3. Treat stains as soon as possible.
Stains can be the kiss of death for clothing. In most cases, the sooner a stain is treated, the better chance it has of coming out.
Thanks to the internet and Pinterest, there are dozens of tips on how to remove various stains. However, it seems like Murphy’s Law that most stains occur when we are nowhere near home and will not be able to attend to them until some time later. In this case, the one thing not to do is to apply soap directly to a fresh stain, because in many cases, it increases the chances of setting it in. Instead, dabbing it with plain water works best in most cases until you can get home.
4. Store clothing carefully, and never store away stained, smelly clothing.
Many of us have certain seasonal items of clothing. How we store these items when we aren’t wearing them on a regular basis has a big impact on how long they last. For instance, storing stained clothing can invite moths, silverfish and other pests that feed on clothing fibers. Also, stashing a stained, smelly item away for several months can set in stains and smells to the point that no amount of cleaning can get them out.
Therefore, it’s important to make sure our garments are clean when we put them away, but it also pays to store them properly. For instance, I like to put my wool and cashmere items in a cedar chest I inherited from my grandmother. If you don’t have one, clear lidded plastic boxes with little bags of cedar shavings work just as well. Suitcases can also work for storing most cotton and cotton-blend clothing, but try to avoid storing them in damp place like a basement where mold and mildew may be an issue.
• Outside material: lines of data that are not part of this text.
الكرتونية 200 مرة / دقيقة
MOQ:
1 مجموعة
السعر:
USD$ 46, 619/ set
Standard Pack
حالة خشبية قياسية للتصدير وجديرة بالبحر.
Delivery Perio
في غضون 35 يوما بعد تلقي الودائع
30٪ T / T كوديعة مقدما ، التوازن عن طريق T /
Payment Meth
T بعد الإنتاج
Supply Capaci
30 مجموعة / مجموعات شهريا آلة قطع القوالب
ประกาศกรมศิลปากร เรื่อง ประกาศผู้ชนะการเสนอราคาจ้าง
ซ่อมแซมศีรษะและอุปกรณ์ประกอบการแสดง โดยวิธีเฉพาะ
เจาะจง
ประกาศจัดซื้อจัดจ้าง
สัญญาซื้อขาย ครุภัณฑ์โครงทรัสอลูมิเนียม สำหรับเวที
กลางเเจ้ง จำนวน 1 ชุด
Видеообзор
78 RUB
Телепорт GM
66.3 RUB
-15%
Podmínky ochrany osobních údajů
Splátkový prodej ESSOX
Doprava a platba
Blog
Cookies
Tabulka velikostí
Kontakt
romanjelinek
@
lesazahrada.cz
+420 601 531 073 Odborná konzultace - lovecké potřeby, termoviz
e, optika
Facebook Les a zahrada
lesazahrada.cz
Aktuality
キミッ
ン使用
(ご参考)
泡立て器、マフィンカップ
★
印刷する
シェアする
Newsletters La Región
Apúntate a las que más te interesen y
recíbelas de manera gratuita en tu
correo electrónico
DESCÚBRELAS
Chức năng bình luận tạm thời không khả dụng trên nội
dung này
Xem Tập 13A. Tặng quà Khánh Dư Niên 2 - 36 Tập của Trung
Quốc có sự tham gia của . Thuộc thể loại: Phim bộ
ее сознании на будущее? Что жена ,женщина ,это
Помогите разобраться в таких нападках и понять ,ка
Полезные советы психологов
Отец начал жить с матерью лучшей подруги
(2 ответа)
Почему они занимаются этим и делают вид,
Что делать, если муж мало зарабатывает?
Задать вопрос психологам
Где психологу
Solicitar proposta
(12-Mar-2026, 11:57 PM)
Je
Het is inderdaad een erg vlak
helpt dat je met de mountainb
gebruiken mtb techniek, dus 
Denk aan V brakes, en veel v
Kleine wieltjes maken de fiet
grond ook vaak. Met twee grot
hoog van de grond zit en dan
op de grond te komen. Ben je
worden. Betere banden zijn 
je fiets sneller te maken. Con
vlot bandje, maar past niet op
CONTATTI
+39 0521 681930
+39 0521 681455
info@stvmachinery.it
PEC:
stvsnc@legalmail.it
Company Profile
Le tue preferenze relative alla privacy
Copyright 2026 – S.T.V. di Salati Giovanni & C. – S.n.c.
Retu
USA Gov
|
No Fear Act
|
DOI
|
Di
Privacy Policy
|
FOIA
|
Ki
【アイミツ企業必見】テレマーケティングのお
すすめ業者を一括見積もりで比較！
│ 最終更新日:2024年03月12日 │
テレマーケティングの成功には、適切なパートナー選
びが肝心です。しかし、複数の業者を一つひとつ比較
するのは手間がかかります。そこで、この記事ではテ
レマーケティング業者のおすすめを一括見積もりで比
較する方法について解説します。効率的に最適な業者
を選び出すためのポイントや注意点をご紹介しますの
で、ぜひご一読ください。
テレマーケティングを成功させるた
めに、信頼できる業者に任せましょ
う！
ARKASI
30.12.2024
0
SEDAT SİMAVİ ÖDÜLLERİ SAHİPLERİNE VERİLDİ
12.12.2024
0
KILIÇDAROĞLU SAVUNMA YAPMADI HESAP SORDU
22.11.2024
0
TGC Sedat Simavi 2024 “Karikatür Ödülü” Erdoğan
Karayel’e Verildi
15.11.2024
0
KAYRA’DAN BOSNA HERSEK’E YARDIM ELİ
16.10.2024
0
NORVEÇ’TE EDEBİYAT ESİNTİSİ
5. Try to alter a garment before getting rid of it.
Sometimes, just cutting off the sleeves, taking in the sides of a too-boxy top or shortening a dress or skirt can give an existing garment a whole new look and life. If you happen to have a sewing machine, it’s likely you can do minor alternations yourself. (YouTube has great DIY tutorials.)
If you don’t have access to a sewing machine or rather would not do it yourself, seek out a local tailor. Even if it costs you , usually the cost of getting a garment altered is far less than buying a new one.
6. Invest in a good raincoat and rain boots or shoes.
It never ceases to amaze me how many people will spend a ton of money on various items of clothing, yet will not buy these items. In many places and cases, an umbrella is not enough to keep one’s clothing protected from the rain.
Think of them, especially the rain boots or shoes, as insurance.
Many materials like suede or some silks can become completely ruined if wet. Even if they aren’t ruined, a drenching can dramatically reduce their life expectancy. (This is especially true in the case of shoes.)
I taught at a Waldorf school were all the students were required to have proper rain gear, and needless to say, this made a huge difference in the life of their shoes.
If you happen to live in an area that gets a lot of snow, invest in proper snow boots, too. In addition to the water from the snow, the chemicals used to salt the streets and sidewalks can do a number on shoe materials.
In conclusion, spending a little time and effort to extend the life of our clothing is well worth it.
For those who feel that it’s too time-consuming, one way to get over that is to think of clothing as an investment and something that should last years rather than months.
Then, when we are ready to finally donate or discard an item of clothing, we can be sure that we got as much service out of it as possible.
Both our wallets and the earth will thank us.